Japan Buys Aussie Sovereign Bonds in June, Ending Record Sales

Japanese investors bought Australian sovereign bonds in June as the benchmark yield surged to its highest level in 14 months, ending a record stretch of sales.

Money managers in Japan made net purchases of 54.3 billion yen ($561 million) after selling the South Pacific nation’s government debt in each of the previous 10 months, the Tokyo-based Ministry of Finance said today. Overall, they offloaded Aussie dollar-denominated securities worth 247 billion yen, the smallest sales in three months. U.S. Treasury sales moderated to 1.1 trillion yen from 3 trillion yen in May.

While Japan’s fund managers have sold U.S. dollar and Aussie-denominated securities in each of the first six months of the year, there are signs that trend may be changing. Weekly data, also released today, showed investors made net purchases of offshore debt for a fifth week in the period ended Aug. 2.

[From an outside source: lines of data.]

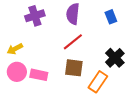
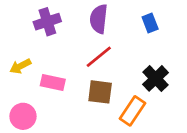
pink circle: (17, 72) -> (23, 116), moved
pink rectangle: (39, 75) -> (53, 82), moved

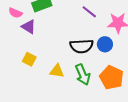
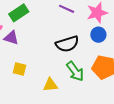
blue circle: (105, 44) -> (98, 35), moved
yellow triangle: (57, 71) -> (50, 85), moved

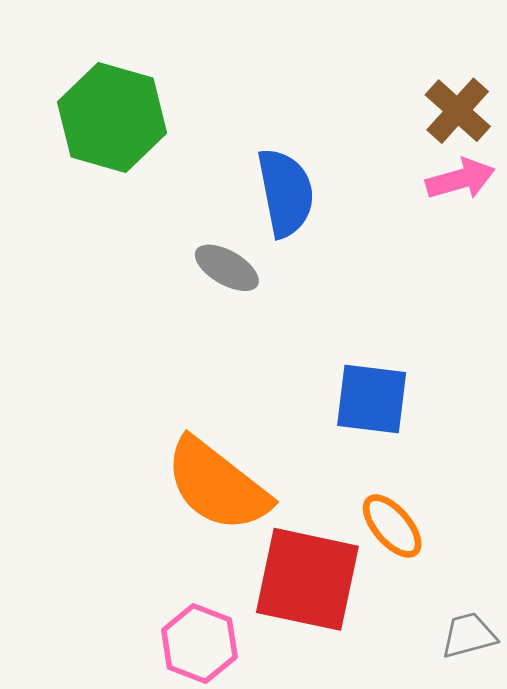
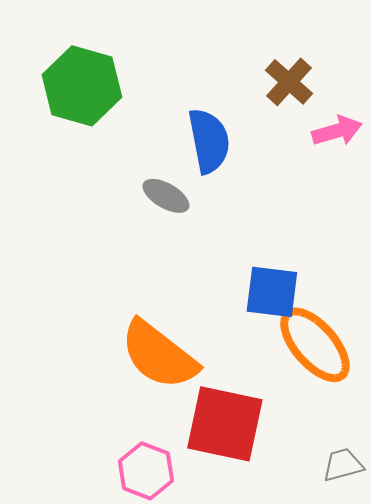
brown cross: (458, 111) -> (289, 82), moved
orange ellipse: (392, 526) -> (315, 345), moved, size x1.6

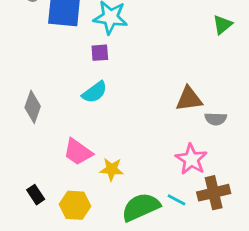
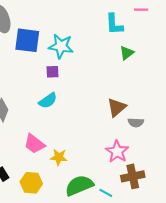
green triangle: (222, 25) -> (127, 53), moved
brown triangle: (189, 99) -> (117, 107), turned -35
cyan line: (176, 200) -> (106, 193), moved

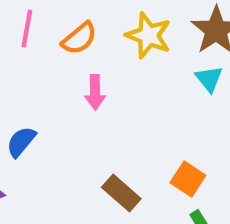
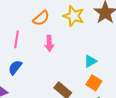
pink line: (27, 29) -> (16, 39), moved
cyan triangle: (209, 79) -> (90, 61), moved, turned 40

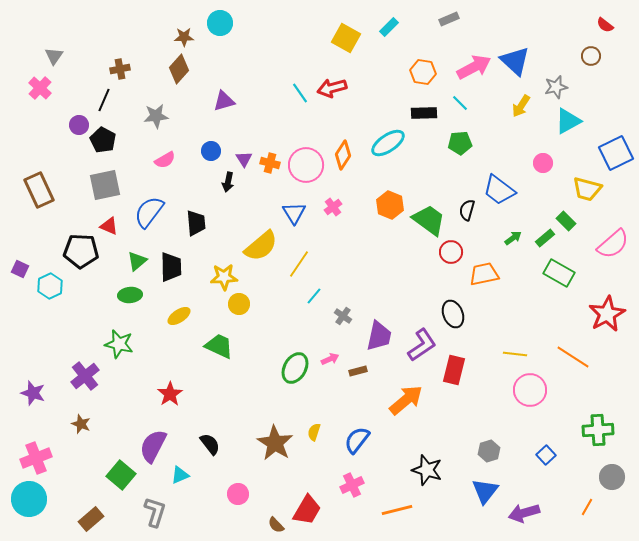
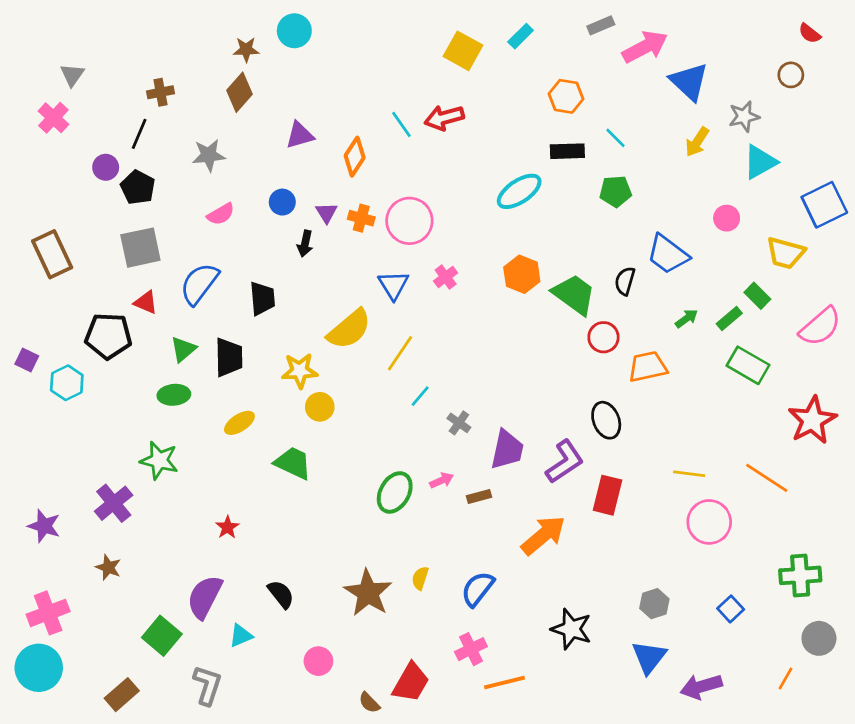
pink arrow: (474, 67) -> (645, 47), moved
orange diamond: (343, 155) -> (355, 157), moved
red star: (170, 394) -> (227, 527), size x0.7
orange line: (397, 510) -> (504, 683), moved

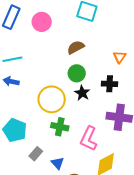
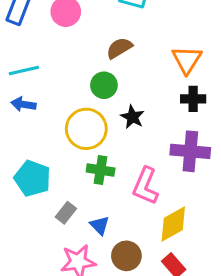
orange triangle: (120, 57) -> (187, 60), size x1.5
green circle: (77, 73) -> (104, 85), moved
black cross: (110, 84) -> (193, 99), moved

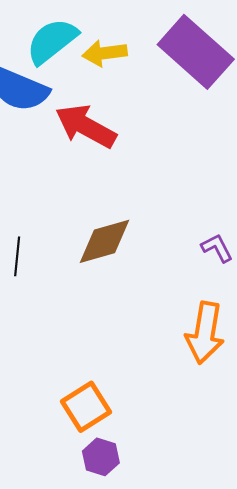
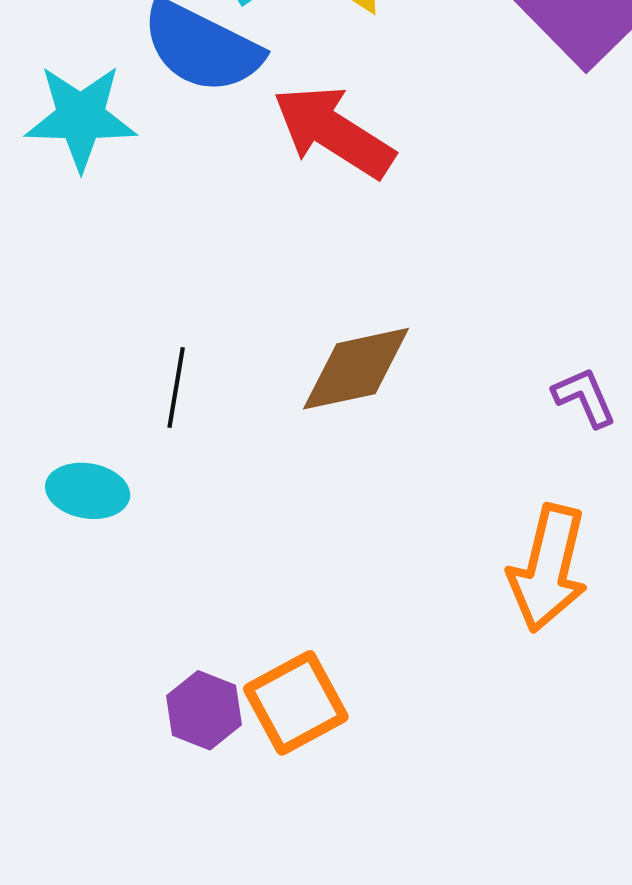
purple hexagon: (101, 457) -> (204, 710), moved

“One of the reasons they may might focus on Australiangovernment bonds over others would be for their extra liquidity,” said Damien McColough, head of fixed-income research atWestpac Banking Corp. (WBC) in Sydney. “At the end of the day, the Japanese are still very risk-averse. If they can get a good high yield for the benchmark bond that satisfies Mrs. Watanabe, they’ll do it.”

Individual Japanese investors are sometimes referred to as “Mrs. Watanabe,” a reference to housewifes who control family budgets.

Australia’s 10-year bond yield fell two basis points, or 0.02 percentage point, to 3.67 percent today and touched 4.04 percent on June 24, the most since April 5, 2012.

Kokusai Bearish

Kokusai Asset Management Co., which runs Asia’s biggest bond fund, said last month it halved its Australian holdings this year as a slowing economy makes the nation’s assets less attractive than those of North America and Europe. Masataka Horii, who runs the Global Sovereign Open Fund said July 18 that he cut Aussie investments to 10 percent from as much as 20 percent late last year.

Investors have sold 516 billion yen of Australian government debt and 1.9 trillion of securities denominated in the nation’s currency this year. They offloaded 9.2 trillion yen of U.S. Treasuries and 9.5 trillion yen of dollar bonds, the data show.

Japan bought a net 689.9 billion yen of foreign debt in the five days ended Aug. 2, separate data today showed.

Australia’s sovereign bonds have risen 0.3 percent in August and 0.7 percent this year, Bank of America Merrill Lynch data show. U.S. Treasuries are little changed this month and down 2.7 percent since Dec. 31.

The Aussie dollar rose 0.5 percent to 87.09 yen as of 12:43 p.m. in Sydney, paring its decline this year to 3.5 percent.